このプロジェクトでは2つのショットでCopyCatが使用されたが、一方のショットのチェックポイントをもう一方のショットのベースとして使用するのではなく、クロップしたKiyanのシャツをトラッキングしたという。
「両方のショットからランダムなデータセットを生成し、トレーニング終了後、両方のショットに同じモデルを使用してうまくいきました」
今後のCopyCat
『Long Live The Prince』以前から、CopyCatはFramestoreのパイプラインで広範なテストを受けてきたが、最も注目すべきは、Mayaからのプレイブラスト/プレビューレンダリングと最終レンダリングのトレーニングだ。

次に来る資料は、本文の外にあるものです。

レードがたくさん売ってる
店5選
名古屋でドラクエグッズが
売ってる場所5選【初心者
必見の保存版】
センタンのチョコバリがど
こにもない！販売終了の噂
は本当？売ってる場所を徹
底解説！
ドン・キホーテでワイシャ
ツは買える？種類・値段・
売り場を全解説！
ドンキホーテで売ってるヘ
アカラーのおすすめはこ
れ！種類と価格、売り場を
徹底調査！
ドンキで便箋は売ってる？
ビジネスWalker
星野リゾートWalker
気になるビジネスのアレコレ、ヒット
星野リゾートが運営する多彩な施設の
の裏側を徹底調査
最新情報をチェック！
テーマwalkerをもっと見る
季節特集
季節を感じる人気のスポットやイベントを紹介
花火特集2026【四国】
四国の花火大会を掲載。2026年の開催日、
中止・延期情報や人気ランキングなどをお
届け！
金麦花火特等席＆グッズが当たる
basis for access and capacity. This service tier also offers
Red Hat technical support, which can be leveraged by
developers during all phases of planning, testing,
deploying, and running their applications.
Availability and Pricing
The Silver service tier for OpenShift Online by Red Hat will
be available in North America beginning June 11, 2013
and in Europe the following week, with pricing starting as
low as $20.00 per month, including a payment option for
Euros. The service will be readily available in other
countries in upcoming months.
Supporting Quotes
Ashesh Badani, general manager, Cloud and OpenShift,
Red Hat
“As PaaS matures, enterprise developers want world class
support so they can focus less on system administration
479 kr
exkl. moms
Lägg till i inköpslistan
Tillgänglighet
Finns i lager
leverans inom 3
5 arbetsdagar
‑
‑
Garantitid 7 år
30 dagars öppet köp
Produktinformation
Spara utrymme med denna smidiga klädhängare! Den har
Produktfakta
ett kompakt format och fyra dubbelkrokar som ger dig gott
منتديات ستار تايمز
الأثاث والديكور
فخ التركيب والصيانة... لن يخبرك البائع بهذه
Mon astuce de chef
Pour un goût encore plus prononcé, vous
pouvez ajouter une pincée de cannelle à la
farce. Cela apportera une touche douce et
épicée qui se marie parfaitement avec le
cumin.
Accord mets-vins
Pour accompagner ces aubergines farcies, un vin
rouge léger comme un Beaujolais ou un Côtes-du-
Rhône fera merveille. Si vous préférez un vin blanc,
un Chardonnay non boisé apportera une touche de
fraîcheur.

「このトレーニングにより、プレビューレンダリングから最終レンダリングのクオリティに変換できるモデルができました」とSaam氏。「結果は完璧ではないものの、十分注目に値するワークフローです。ニューラルレンダリングは、今後数年で制作ワークフローを大きく変えることになるでしょう。これは、レンダリングパイプラインの強化を実現するニューラルレンダリングの実力を示すほんの一例に過ぎません」
CopyCat、ひいてはNukeの機械学習に今後期待することは何か。
「抽出、Inpaint、キーイングのための特定のネットワークはスタートに過ぎません。GANを使用してテクスチャ用の画像を生成できるようにする必要があるでしょう。Nukeの画像処理機能と最新の研究を融合させることで、真にプロシージャルかつスケーラブルな画像処理/生成が可能になると思います」
Saam氏は、今後、機械学習がコンテンツ制作のワークフローやスケーラビリティにプラス影響をもたらすという見通しを示す。
「機械学習は、複雑で計算量の多い処理を1つのデータセットに“ベイクする”という目的で、すでに3Dパイプラインにおいて多用されています。リギング、レンダリング、FXでは、低速な処理で生成された膨大なデータセットを取得して、特定のタスクをより高速かつスケーラブルに実行するカスタムネットを生成しています」
「制作パイプラインの中の計算負荷の高い処理を特定し、それらを人的作業ではなくデータセットに基づいて自動化するというのは、まさに、CopyCatによって実現できたことであり、これによってアーティストは本来のクリエイティブな作業に集中することができます。こうした試みはまだ始まったばかりで、テクニカルディレクターがこの新しい技術に習熟すれば、ニューラルレンダリングの背景にあるアイディアを革新的に応用し、パイプライン工程をブラックボックス化することが可能になるでしょう。